De início, observo que a conduta dolosa atribuída ao acusado derivou das conclusões a que chegou o Processo de Apuração de Responsabilidade n. SP.7829.2013.G.000609 (volume I e II, do Apenso I), que averiguou a conduta de Raimundo Guedes Ferreira e concluiu que este teria agido com dolo na apropriação de recursos da Caixa Econômica Federal sob sua guarda.
Infere-se de tal processo que referida conclusão se deu pelos seguintes fatores:
1) cópias dos e-mails trocados pela CEDES/SP e pela agência de Taquarituba/SP, reportando possível falha no sistema e conclusão de que os equipamentos não dispensaram cédulas em duplicidade (fls. 70/79, volume I, do Apenso I);
2) relatórios de movimentação dos ATMs no período de 01.08.13 a 15.08.13 (fls. 139/199, volume I do Apenso I e fls. 202/221, volume II, do Apenso I);
3) mídia com as imagens da agência bancária de Taquarituba nos dias dos fatos, especificamente do ambiente da tesouraria e corredor de abastecimento dos ATMs (fls. 22/223, volume II, do Apenso I), indicando que Raimundo Guedes foi o único a ter acesso aos equipamentos para suprimento do numerário (fls. 87/97);
4) rescisão do contrato de trabalho de Raimundo Guedes Ferreira por justa causa, pela conduta dolosa de apropriação de valores da Caixa Econômica Federal (fls. 149/151).

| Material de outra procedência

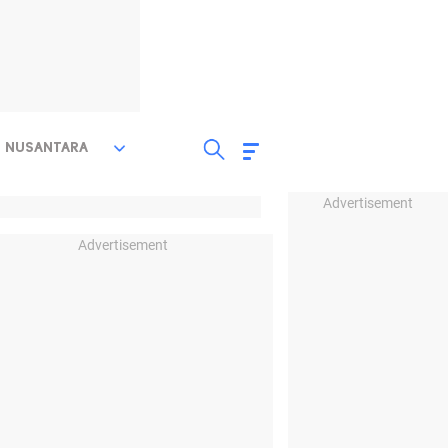
NUSANTARA
Advertisement
Advertisement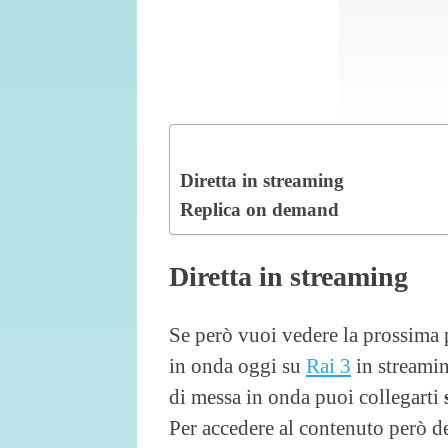
Diretta in streaming
Replica on demand
Diretta in streaming
Se però vuoi vedere la prossima 
in onda oggi su
Rai 3
in streamin
di messa in onda puoi collegarti
Per accedere al contenuto però d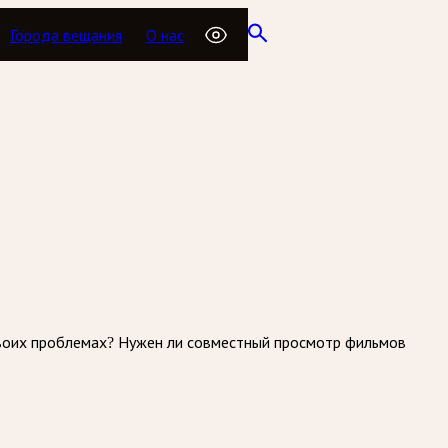
Города вещания
О нас
 своих проблемах? Нужен ли совместный просмотр фильмов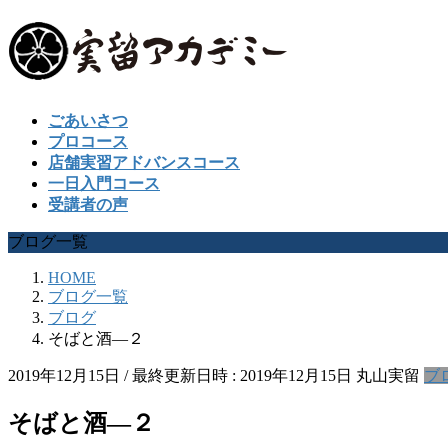
ごあいさつ
プロコース
店舗実習アドバンスコース
一日入門コース
受講者の声
ブログ一覧
HOME
ブログ一覧
ブログ
そばと酒―２
2019年12月15日
/ 最終更新日時 :
2019年12月15日
丸山実留
ブ
そばと酒―２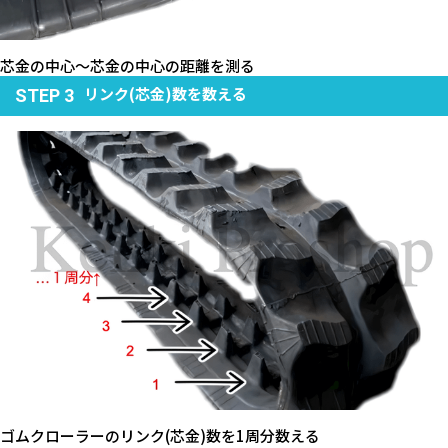
芯金の中心～芯金の中心の距離を測る
リンク(芯金)数を数える
STEP 3
ゴムクローラーのリンク(芯金)数を1周分数える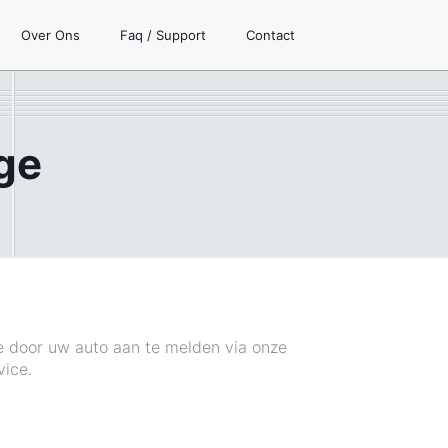
Over Ons
Faq / Support
Contact
ge
e door uw auto aan te melden via onze
vice.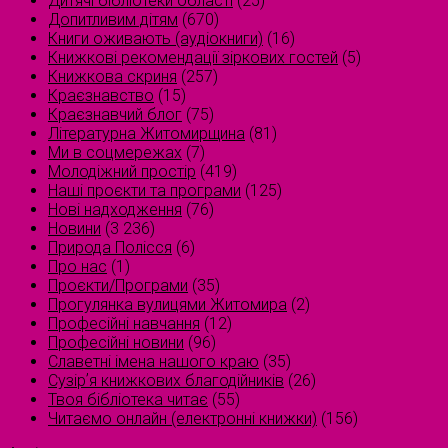
Дитячі бібліотеки області
(25)
Допитливим дітям
(670)
Книги оживають (аудіокниги)
(16)
Книжкові рекомендації зіркових гостей
(5)
Книжкова скриня
(257)
Краєзнавство
(15)
Краєзнавчий блог
(75)
Літературна Житомирщина
(81)
Ми в соцмережах
(7)
Молодіжний простір
(419)
Наші проєкти та програми
(125)
Нові надходження
(76)
Новини
(3 236)
Природа Полісся
(6)
Про нас
(1)
Проєкти/Програми
(35)
Прогулянка вулицями Житомира
(2)
Професійні навчання
(12)
Професійні новини
(96)
Славетні імена нашого краю
(35)
Сузірʼя книжкових благодійників
(26)
Твоя бібліотека читає
(55)
Читаємо онлайн (електронні книжки)
(156)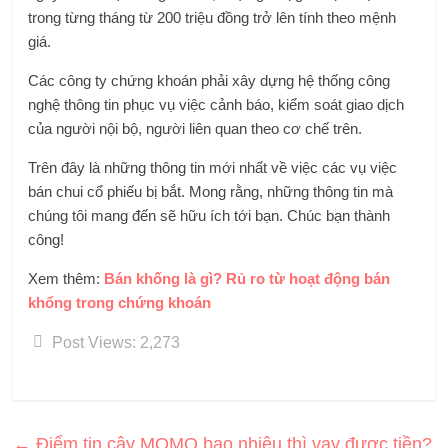
trong từng tháng từ 200 triệu đồng trở lên tính theo mệnh
giá.
Các công ty chứng khoán phải xây dựng hệ thống công
nghệ thông tin phục vụ việc cảnh báo, kiểm soát giao dịch
của người nội bộ, người liên quan theo cơ chế trên.
Trên đây là những thông tin mới nhất về việc các vụ việc
bán chui cổ phiếu bị bắt. Mong rằng, những thông tin mà
chúng tôi mang đến sẽ hữu ích tới bạn. Chúc bạn thành
công!
Xem thêm:
Bán khống là gì? Rủ ro từ hoạt động bán
khổng trong chứng khoán
Post Views:
2,273
←
Điểm tin cậy MOMO bao nhiêu thì vay được tiền?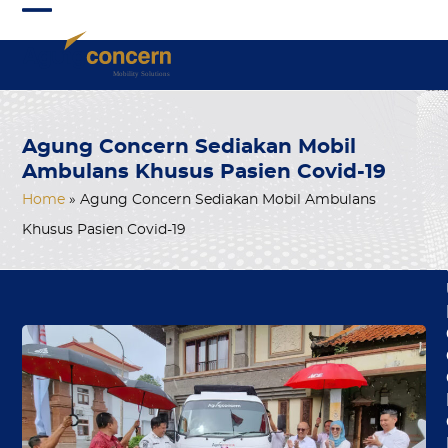
Skip
Open
Close
to
mobile
mobile
content
menu
menu
Agung Concern Sediakan Mobil
Ambulans Khusus Pasien Covid-19
Home
»
Agung Concern Sediakan Mobil Ambulans
Khusus Pasien Covid-19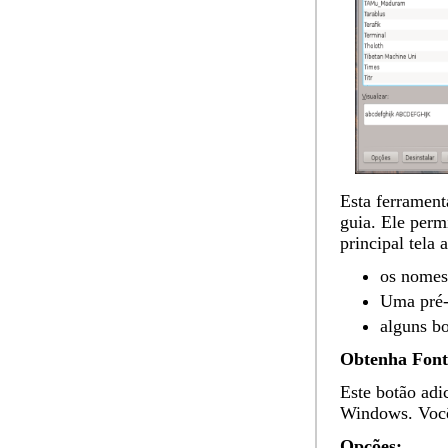
Esta ferramen
guia. Ele perm
principal tela
os nomes 
Uma pré-v
alguns bo
Obtenha Font
Este botão adi
Windows. Você
Opções: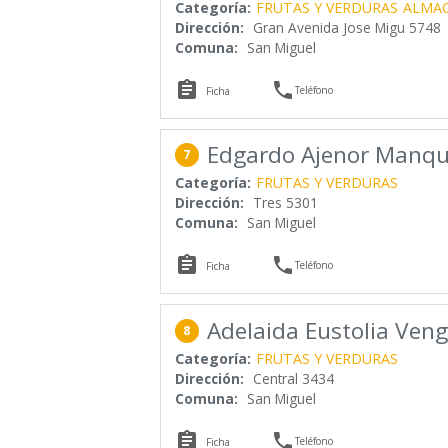
Categoría:
FRUTAS Y VERDURAS
ALMA
Dirección:
Gran Avenida Jose Migu 5748
Comuna:
San Miguel


Teléfono
Ficha
Edgardo Ajenor Manque
7
Categoría:
FRUTAS Y VERDURAS
Dirección:
Tres 5301
Comuna:
San Miguel


Teléfono
Ficha
Adelaida Eustolia Veng
8
Categoría:
FRUTAS Y VERDURAS
Dirección:
Central 3434
Comuna:
San Miguel


Teléfono
Ficha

Em sede policial, Raimundo Guedes negou a prática delitiva. Consignou que o acompanhamento das conferências dos numerários para elaboração dos Termos de Verificação de Valores - TVVs de número 01 a 08/2013 foram todos realizados, alguns pelo declarante e outros pela comissão do Termo de Verificação de Valores - TVV. Quanto ao relatório conclusivo, confirmou que as diferenças apontadas realmente ocorreram, tendo sido constatadas pela conferência física dos numerários. Afirmou terem ocorrido problemas no multicanal, os quais foram detectados em rede nacional pela área técnica, devido a saques feitos por clientes, diretamente nos terminais de autoatendimento. Negou que tivesse contribuído para o ocorrido e alegou que o GEOPE06 - Operacional Convênios e Conciliação Contábil expediu comunicado confirmando as ocorrências e indicando erro nos terminais 34781003, 34781004, 34781006 e 34781008, que estariam dispensando numerários em duplicidade. Afirmou que, ao retornar de férias, em dezembro de 2013, foi encontrada nova diferença no valor de R$ 250,00 (duzentos e cinquenta reais). Ainda, afirmou que, em 2011, quando estava em férias, foi encontrada uma diferença no valor de R$ 6.300,00 (seis mil e trezentos reais) e, na semana seguinte, uma diferença de R$ 10,00 (dez reais). Concluiu discordando dos termos do relatório conclusivo, alegando que não condiziam com a realidade, pois dele consta que a CEDES/SP teria emitido um relatório informando que não foi localizada ocorrência de dispensa de numerário em duplicidade nos terminais da agência de Taquarituba sem jamais ter ido à agência apurar tal fato (fl. 106/107).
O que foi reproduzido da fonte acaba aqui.